En cuanto a los párrocos, autoridad tan irrecusable como Espejo dejó escritas estas palabras: «... a los curas se debe el que, en las aldeas, se conozca el uso de algunos comestibles y el que se haya estimulado a los indios al conocimiento de su método de cultivar70».

Los jesuitas establecieron diversos medios de progreso agrícola e industrial: obrajes71, molinos, tenerías, ingenios de azúcar, boticas, etc. Tuvieron plantíos de viña; y para alcanzar la autorización de cultivarla, hicieron largas y costosas gestiones en la Corte. Construyeron acequias para el regadío de sus fundos y convirtieron los eriales en campos fértiles, aumentando así la producción de la Presidencia y los fondos que exigía el sostenimiento de colegios, misiones y demás obras sociales que la Orden llevaba a cabo.

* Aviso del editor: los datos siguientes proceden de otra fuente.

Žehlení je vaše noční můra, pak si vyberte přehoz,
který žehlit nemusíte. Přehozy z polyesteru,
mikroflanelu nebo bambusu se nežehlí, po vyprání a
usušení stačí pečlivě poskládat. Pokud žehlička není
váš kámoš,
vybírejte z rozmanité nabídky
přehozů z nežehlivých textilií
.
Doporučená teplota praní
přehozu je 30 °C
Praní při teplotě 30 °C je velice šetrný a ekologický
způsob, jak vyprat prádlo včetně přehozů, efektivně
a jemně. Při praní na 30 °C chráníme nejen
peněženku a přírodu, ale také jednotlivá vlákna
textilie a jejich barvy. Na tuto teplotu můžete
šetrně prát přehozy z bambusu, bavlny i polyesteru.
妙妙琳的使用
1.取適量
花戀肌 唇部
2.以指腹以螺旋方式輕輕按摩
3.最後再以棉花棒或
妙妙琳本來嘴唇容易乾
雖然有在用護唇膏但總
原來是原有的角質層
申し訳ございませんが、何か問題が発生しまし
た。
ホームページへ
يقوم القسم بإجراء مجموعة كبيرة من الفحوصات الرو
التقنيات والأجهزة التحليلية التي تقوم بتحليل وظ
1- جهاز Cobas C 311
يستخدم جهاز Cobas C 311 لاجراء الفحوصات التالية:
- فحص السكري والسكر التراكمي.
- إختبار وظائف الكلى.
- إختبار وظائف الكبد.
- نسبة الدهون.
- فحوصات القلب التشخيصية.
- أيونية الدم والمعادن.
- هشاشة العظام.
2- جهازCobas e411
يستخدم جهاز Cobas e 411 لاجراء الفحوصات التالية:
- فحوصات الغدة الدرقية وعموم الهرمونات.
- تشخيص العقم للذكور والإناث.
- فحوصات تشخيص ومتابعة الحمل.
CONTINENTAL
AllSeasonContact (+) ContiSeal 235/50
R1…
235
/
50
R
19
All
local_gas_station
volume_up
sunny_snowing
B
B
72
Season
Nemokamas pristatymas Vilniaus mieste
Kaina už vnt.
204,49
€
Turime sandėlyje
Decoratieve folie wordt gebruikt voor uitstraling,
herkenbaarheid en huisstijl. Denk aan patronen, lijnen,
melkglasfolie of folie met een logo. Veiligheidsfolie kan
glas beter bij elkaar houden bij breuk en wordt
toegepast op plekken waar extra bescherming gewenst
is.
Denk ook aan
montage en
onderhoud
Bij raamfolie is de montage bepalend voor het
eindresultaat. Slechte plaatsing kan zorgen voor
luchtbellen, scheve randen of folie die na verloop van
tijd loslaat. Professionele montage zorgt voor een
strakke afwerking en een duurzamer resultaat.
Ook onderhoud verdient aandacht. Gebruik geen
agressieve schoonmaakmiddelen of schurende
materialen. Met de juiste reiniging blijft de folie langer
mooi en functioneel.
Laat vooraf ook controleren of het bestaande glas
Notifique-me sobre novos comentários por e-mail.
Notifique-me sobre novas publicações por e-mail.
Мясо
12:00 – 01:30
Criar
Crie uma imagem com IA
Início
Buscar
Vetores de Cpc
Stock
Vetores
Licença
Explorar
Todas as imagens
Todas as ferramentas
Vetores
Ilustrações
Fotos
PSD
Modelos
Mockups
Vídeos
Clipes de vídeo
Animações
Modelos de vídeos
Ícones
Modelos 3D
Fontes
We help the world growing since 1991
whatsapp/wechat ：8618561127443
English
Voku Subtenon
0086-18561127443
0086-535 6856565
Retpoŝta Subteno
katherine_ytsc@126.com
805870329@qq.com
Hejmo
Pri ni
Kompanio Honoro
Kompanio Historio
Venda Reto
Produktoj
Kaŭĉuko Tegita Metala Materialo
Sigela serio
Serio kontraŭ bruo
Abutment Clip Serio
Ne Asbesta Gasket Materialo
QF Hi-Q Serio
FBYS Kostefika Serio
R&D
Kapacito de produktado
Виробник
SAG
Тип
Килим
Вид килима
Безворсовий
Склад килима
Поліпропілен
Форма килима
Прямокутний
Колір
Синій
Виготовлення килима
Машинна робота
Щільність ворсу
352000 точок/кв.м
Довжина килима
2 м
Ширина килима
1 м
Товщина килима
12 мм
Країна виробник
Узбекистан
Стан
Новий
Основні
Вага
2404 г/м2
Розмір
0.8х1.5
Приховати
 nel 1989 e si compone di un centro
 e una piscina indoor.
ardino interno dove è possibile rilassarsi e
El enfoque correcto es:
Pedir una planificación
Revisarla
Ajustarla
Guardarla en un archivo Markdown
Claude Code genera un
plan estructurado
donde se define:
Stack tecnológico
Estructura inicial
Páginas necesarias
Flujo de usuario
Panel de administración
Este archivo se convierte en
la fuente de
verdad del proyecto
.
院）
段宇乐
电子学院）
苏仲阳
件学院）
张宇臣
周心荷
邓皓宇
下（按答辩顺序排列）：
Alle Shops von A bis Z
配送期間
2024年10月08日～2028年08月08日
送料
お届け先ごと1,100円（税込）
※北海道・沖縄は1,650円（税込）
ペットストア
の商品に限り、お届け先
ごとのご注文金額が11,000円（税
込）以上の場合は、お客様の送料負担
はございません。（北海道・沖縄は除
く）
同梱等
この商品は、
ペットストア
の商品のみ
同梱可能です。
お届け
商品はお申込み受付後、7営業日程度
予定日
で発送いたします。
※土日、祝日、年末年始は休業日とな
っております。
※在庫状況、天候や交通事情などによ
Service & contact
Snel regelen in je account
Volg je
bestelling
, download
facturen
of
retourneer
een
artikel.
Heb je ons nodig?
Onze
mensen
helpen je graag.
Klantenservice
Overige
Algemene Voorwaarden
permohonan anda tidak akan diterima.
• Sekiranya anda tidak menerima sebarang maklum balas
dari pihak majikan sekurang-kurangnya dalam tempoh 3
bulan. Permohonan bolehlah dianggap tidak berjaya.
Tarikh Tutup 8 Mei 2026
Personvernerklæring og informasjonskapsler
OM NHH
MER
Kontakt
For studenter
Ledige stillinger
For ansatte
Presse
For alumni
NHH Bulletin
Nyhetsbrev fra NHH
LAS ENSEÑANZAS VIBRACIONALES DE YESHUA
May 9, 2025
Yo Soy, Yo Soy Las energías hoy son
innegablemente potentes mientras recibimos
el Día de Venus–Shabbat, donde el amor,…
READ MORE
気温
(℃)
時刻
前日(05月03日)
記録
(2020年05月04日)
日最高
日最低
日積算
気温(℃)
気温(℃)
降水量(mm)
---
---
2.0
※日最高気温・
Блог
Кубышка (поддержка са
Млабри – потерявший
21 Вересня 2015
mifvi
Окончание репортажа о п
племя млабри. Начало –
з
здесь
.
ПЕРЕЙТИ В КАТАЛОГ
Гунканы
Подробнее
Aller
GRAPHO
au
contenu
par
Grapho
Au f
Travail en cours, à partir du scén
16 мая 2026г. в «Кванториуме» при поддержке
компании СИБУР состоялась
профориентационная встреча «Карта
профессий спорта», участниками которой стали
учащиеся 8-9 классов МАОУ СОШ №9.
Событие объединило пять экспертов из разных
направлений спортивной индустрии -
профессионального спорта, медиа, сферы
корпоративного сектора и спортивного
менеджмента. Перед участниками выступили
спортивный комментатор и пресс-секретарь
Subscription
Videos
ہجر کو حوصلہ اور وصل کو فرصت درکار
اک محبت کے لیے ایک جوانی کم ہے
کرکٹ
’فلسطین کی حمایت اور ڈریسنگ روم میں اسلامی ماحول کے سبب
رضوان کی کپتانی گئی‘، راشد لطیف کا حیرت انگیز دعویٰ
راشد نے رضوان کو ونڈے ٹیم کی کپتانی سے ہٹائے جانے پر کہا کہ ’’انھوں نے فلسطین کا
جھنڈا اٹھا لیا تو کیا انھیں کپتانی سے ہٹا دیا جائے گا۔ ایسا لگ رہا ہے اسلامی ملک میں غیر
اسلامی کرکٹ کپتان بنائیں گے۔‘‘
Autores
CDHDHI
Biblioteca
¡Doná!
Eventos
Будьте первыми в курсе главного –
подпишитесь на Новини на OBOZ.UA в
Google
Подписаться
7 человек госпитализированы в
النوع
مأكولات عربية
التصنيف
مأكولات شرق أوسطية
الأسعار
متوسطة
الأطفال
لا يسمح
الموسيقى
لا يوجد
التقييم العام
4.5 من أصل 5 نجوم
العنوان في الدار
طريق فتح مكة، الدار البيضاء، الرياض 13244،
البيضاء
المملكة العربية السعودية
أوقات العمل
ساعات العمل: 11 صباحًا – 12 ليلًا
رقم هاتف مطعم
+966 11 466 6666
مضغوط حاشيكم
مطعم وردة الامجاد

La estupenda misión de Mainas no se costeó, sino en mínima parte, por España: sus enormes expensas fueron satisfechas por la misma esclarecida Compañía de Jesús, orfebre de nuestros desechos territoriales.

Se ha fantaseado mucho sobre las riquezas de los jesuitas; pero tales fábulas se desvanecen, como nubes de verano, si se consideran el estado general de la Presidencia, desprovista de caminos y de medios para transportar oportuna y prontamente la producción agrícola de los centros originarios a los de consumo y los crecidos gastos que se hacían en diversos menesteres y, sobre todo, en la traída de misioneros y profesores. La provincia de Quito vivió largos años endeudada. Clásico es lo ocurrido en 1697, en que el Procurador de la Provincia de Nueva Granada y Quito quedó comprometido, a consecuencia de las expensas de viaje, en 22.000 pesos72.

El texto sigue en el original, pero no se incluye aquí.